§ Problem details
Look for the line containing "https://musicpublisher.in/" in the entries below, then print that line and all that follow it exactly.

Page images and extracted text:

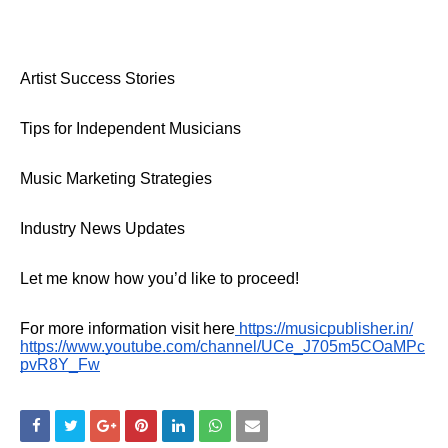
Artist Success Stories
Tips for Independent Musicians
Music Marketing Strategies
Industry News Updates
Let me know how you’d like to proceed!
For more information visit here
https://musicpublisher.in/
https://www.youtube.com/channel/UCe_J705m5COaMPc
pvR8Y_Fw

§ Response below
https://musicpublisher.in/
https://www.youtube.com/channel/UCe_J705m5COaMPc
pvR8Y_Fw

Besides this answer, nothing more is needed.